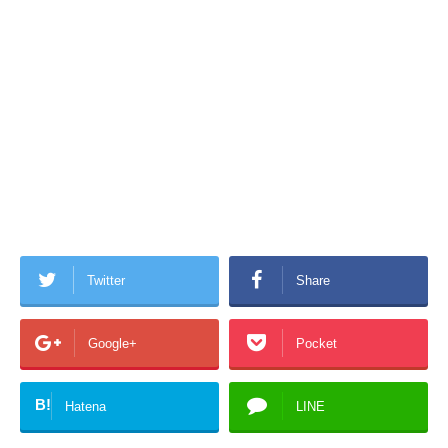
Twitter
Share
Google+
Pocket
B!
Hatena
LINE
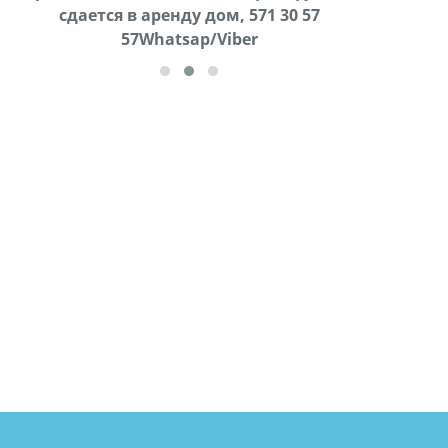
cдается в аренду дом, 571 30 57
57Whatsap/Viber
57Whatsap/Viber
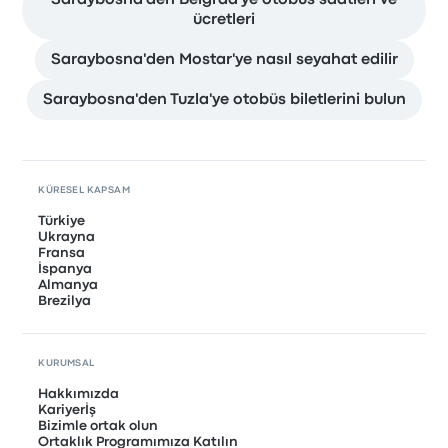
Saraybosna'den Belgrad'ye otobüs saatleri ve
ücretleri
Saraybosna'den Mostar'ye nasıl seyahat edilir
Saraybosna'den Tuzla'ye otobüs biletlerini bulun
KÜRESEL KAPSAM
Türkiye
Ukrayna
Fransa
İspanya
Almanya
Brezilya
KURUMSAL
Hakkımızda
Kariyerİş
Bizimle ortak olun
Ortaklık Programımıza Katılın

---

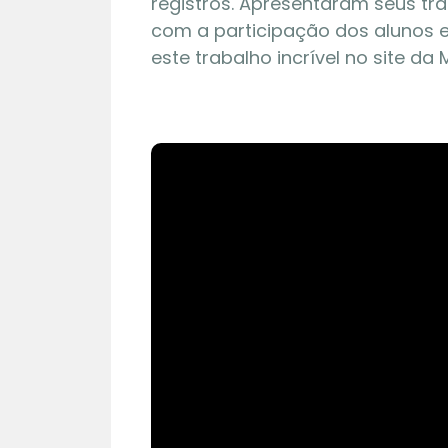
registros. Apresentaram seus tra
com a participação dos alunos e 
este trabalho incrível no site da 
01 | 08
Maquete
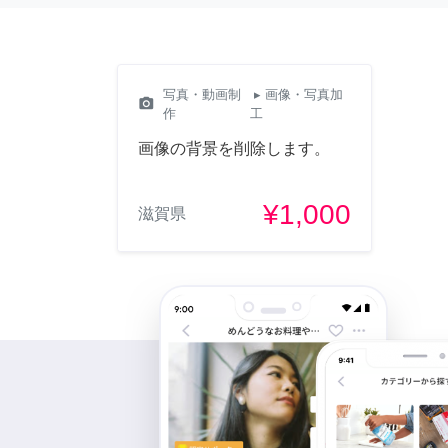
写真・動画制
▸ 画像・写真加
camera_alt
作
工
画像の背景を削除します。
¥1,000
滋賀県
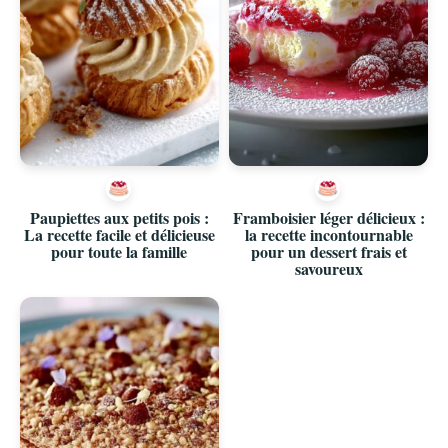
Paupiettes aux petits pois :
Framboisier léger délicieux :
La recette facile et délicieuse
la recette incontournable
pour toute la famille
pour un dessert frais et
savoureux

● The problem
A single number is the answer: the count of lines above that include the string "Saraybosna".

● Expected answer
3